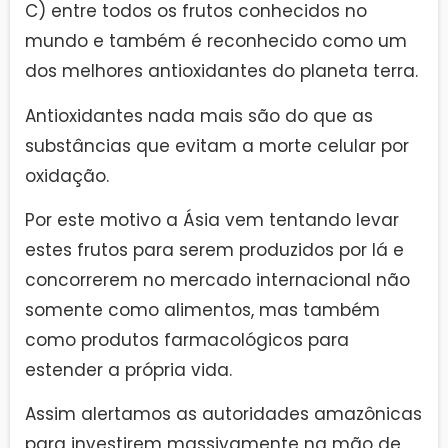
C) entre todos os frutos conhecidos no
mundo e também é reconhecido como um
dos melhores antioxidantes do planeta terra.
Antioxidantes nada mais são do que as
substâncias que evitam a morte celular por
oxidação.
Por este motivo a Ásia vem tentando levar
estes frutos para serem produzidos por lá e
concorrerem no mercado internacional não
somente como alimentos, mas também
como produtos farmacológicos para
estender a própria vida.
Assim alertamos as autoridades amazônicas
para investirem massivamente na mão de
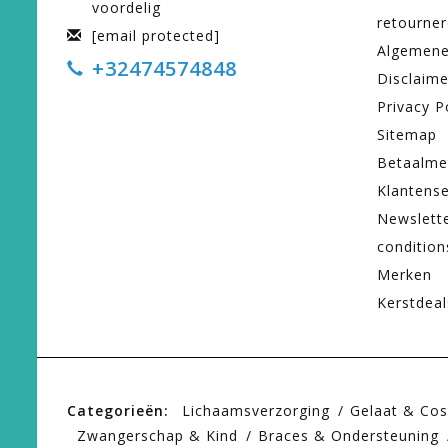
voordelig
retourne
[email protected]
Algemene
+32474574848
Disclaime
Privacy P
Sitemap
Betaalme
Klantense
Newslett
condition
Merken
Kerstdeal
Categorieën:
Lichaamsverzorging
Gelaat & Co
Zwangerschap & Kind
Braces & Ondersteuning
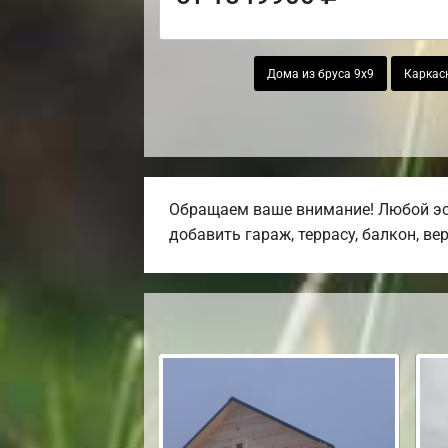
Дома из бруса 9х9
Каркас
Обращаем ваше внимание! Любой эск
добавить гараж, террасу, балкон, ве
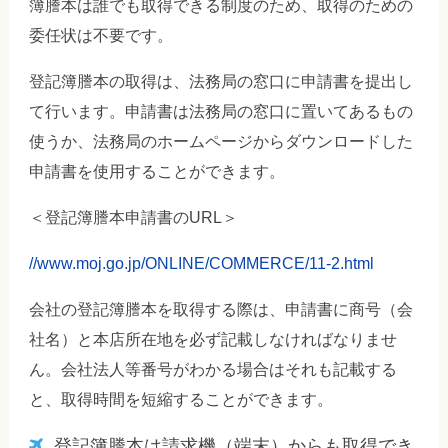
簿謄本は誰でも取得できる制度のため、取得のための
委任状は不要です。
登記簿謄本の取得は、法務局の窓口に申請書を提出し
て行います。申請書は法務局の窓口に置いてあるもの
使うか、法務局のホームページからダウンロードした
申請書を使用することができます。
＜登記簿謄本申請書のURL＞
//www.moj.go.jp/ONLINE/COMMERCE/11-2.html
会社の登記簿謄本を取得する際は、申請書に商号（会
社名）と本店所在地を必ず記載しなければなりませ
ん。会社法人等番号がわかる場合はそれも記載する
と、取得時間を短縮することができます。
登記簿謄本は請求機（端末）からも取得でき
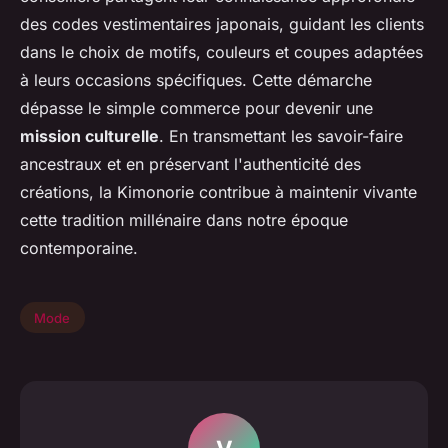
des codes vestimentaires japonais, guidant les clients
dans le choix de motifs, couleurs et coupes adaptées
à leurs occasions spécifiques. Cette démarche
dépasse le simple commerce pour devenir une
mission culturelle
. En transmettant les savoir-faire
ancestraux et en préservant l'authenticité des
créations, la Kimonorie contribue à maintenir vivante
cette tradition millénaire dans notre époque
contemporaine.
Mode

^^^^^^^^

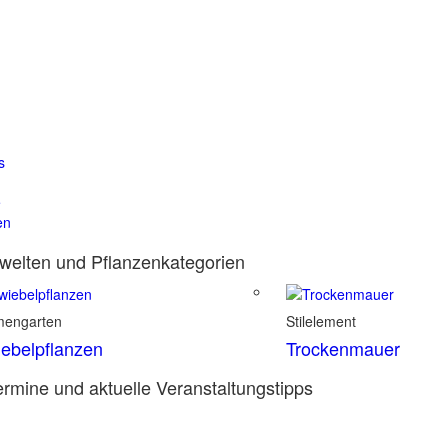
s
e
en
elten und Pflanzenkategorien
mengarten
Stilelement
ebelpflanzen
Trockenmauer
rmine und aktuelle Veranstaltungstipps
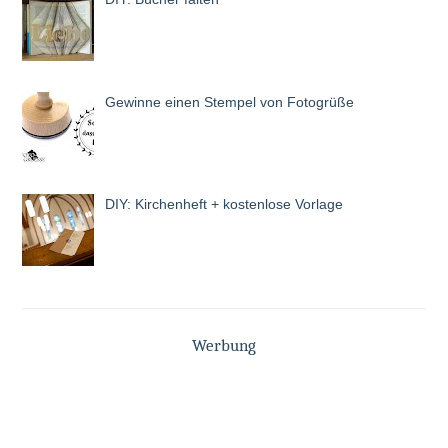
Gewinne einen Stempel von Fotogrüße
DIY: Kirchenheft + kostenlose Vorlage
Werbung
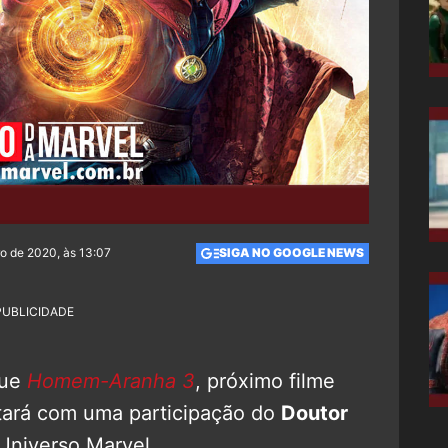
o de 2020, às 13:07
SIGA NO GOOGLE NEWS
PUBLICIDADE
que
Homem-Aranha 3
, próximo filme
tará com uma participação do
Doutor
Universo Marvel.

^^^^^^^^

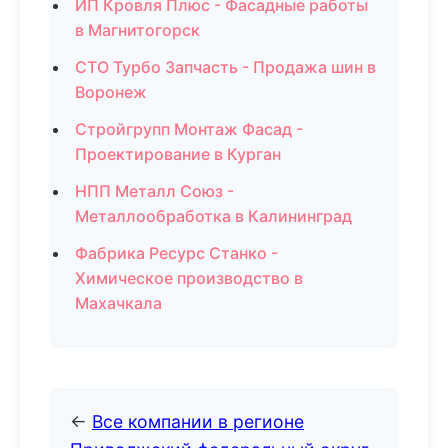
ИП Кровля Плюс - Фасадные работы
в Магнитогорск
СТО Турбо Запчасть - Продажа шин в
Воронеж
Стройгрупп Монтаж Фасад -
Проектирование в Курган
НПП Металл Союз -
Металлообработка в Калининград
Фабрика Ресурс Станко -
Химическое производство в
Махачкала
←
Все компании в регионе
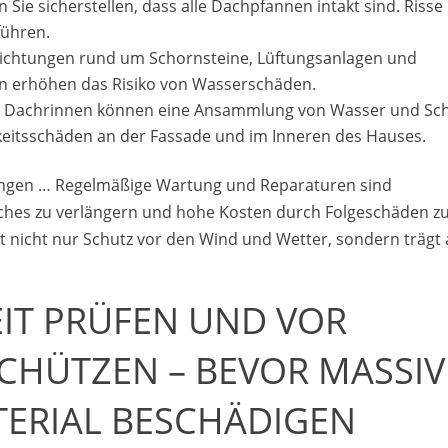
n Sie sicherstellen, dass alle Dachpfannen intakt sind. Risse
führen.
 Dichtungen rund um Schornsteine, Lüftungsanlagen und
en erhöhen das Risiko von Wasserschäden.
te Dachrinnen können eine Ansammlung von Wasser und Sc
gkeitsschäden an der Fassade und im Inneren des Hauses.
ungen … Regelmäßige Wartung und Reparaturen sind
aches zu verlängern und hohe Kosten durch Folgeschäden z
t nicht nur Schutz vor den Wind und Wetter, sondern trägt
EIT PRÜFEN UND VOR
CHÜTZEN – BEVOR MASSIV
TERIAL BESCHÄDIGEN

^^^^^^^^

Go through the entries and return each line where the word "dans" occurs.

dans le choix de motifs, couleurs et coupes adaptées
cette tradition millénaire dans notre époque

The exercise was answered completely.